Why are vaccinations required to attend school? by Steve Kirsch for Steve Kirsch’s Newsletter – SubStack
My local newspaper says that if kids don’t have the required vaccines (or a medical exemption), they are not allowed to attend school. Can ANYONE explain the logic here?
I have some questions I was hoping someone could answer:
- If the vaccines work and protect kids from disease, why isn’t an individual decision as to whether or not to get them?
- If the vaccines don’t work, why are they required?
- Will any health/medical authority in the country be willing to go on camera with me and defend the California law? If you are, please let me know here. If not, isn’t that telling?
- How come doctors refuse to allow parents to see the all-cause risk-benefit studies for the required vaccines that compares kids with all the required vaccines with kids who have none of the vaccines over time and looks at both morbidity (such as autism rates, etc) and long-term mortality? Obviously, these studies must exist or they wouldn’t have required these vaccines. Where are they and why are we not allowed to see them?
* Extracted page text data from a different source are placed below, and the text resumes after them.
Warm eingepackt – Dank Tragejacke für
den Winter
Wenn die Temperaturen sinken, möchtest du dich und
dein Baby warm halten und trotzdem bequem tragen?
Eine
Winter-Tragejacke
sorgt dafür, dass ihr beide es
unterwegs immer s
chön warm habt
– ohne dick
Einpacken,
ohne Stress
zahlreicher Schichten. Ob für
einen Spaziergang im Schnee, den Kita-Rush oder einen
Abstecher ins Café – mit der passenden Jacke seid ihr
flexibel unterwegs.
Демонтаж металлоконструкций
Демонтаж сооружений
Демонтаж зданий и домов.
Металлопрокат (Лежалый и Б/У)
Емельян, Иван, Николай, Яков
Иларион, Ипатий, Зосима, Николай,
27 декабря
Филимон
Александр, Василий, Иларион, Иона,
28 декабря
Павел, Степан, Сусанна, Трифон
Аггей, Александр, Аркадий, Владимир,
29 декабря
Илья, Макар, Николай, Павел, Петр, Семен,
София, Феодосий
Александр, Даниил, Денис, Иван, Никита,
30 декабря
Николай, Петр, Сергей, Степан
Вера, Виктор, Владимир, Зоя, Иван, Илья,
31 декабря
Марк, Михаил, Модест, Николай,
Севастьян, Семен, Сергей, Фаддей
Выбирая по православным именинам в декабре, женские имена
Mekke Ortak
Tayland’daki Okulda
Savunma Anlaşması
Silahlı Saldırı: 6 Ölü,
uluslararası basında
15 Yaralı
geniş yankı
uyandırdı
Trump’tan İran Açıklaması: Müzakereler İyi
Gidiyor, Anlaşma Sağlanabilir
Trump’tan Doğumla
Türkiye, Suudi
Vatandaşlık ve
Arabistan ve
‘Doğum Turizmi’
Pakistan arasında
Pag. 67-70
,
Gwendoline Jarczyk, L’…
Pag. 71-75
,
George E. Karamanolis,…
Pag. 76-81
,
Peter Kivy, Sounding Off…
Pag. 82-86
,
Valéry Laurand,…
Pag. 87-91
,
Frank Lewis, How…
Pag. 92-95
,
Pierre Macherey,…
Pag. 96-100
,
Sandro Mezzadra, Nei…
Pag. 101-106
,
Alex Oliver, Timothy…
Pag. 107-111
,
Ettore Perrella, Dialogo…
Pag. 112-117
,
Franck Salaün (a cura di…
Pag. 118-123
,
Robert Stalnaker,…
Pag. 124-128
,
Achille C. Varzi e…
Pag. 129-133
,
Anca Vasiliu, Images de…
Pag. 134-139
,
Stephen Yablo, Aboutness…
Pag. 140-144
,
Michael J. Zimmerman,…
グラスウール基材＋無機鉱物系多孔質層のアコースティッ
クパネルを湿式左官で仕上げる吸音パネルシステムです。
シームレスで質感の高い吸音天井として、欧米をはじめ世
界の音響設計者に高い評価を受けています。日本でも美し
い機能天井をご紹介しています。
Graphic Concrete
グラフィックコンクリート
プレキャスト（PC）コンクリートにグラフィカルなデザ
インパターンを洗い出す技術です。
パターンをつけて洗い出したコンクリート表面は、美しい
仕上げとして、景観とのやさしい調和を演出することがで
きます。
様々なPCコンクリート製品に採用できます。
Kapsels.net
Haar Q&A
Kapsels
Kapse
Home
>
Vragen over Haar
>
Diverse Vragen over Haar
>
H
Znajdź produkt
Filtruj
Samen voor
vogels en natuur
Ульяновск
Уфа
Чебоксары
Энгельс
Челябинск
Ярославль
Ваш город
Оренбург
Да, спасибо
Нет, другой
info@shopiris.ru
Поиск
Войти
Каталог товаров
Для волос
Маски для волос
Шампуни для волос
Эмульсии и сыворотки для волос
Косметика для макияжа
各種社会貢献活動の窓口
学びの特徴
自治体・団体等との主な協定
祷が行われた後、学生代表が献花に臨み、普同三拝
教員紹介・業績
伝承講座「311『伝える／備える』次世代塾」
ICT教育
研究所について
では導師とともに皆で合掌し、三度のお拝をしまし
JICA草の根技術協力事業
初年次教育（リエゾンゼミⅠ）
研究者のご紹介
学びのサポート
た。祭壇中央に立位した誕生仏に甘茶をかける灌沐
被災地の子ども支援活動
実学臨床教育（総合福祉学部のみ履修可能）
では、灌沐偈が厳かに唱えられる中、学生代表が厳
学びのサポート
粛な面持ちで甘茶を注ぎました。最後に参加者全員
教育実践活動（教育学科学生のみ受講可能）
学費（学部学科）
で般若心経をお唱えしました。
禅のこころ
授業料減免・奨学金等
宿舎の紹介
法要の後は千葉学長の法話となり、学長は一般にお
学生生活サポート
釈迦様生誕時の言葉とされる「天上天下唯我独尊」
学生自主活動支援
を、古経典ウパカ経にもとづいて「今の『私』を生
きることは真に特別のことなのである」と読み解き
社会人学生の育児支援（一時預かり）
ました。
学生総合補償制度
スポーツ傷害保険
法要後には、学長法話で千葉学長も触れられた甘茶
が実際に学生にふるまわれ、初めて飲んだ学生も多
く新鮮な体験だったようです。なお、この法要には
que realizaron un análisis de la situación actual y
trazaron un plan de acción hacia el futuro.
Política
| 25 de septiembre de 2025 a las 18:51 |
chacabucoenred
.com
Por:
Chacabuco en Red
- Have any of the lawmakers who voted for this ever read Dissolving Illusions by Suzanne Humphries MD (Author), Roman Bystrianyk? Did the book make a mistake?
- How come the statistics from the control group are better than those from the vaccinated group?
- If the reason to vax kids is to protect those kids in school who cannot be vaccinated (medical exemption cases), then where is the study showing the overall societal risk benefit of injecting 99% of kids (who will have a negative risk benefit), to protect these at risk kids? Nobody seems to have that study. How does society ethically trade off morbidity in vaxxed kids for a morality benefit in the unvaxed?